=== Supplied information ===

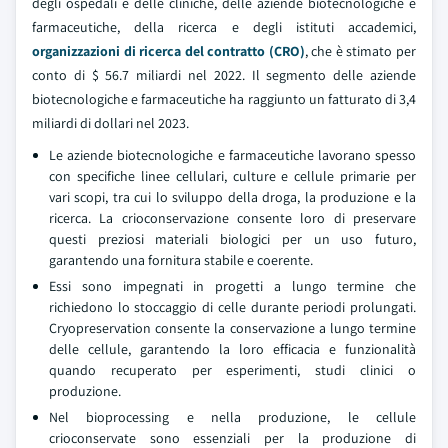
degli ospedali e delle cliniche, delle aziende biotecnologiche e
farmaceutiche, della ricerca e degli istituti accademici,
organizzazioni di ricerca del contratto (CRO)
, che è stimato per
conto di $ 56.7 miliardi nel 2022. Il segmento delle aziende
biotecnologiche e farmaceutiche ha raggiunto un fatturato di 3,4
miliardi di dollari nel 2023.
Le aziende biotecnologiche e farmaceutiche lavorano spesso
con specifiche linee cellulari, culture e cellule primarie per
vari scopi, tra cui lo sviluppo della droga, la produzione e la
ricerca. La crioconservazione consente loro di preservare
questi preziosi materiali biologici per un uso futuro,
garantendo una fornitura stabile e coerente.
Essi sono impegnati in progetti a lungo termine che
richiedono lo stoccaggio di celle durante periodi prolungati.
Cryopreservation consente la conservazione a lungo termine
delle cellule, garantendo la loro efficacia e funzionalità
quando recuperato per esperimenti, studi clinici o
produzione.
Nel bioprocessing e nella produzione, le cellule
crioconservate sono essenziali per la produzione di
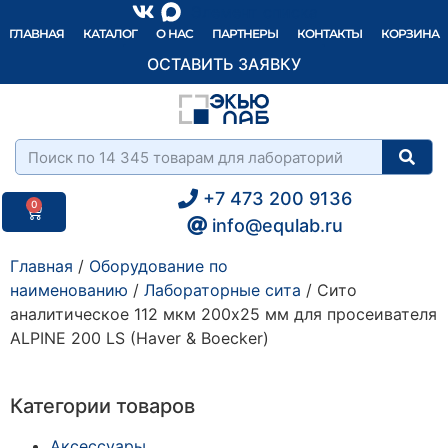
Элемент списка
ГЛАВНАЯ
КАТАЛОГ
О НАС
ПАРТНЕРЫ
КОНТАКТЫ
КОРЗИНА
ОСТАВИТЬ ЗАЯВКУ
+7 473 200 9136
0
info@equlab.ru
Главная
/
Оборудование по
наименованию
/
Лабораторные сита
/ Сито
аналитическое 112 мкм 200х25 мм для просеивателя
ALPINE 200 LS (Haver & Boecker)
Категории товаров
Аксессуары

===

_Task brief_
Output should match, line for line, the stretch of the material above from the line holding "con specifiche linee" through the line holding "Cryopreservation consente la".

_Solution to the exercise_
con specifiche linee cellulari, culture e cellule primarie per
vari scopi, tra cui lo sviluppo della droga, la produzione e la
ricerca. La crioconservazione consente loro di preservare
questi preziosi materiali biologici per un uso futuro,
garantendo una fornitura stabile e coerente.
Essi sono impegnati in progetti a lungo termine che
richiedono lo stoccaggio di celle durante periodi prolungati.
Cryopreservation consente la conservazione a lungo termine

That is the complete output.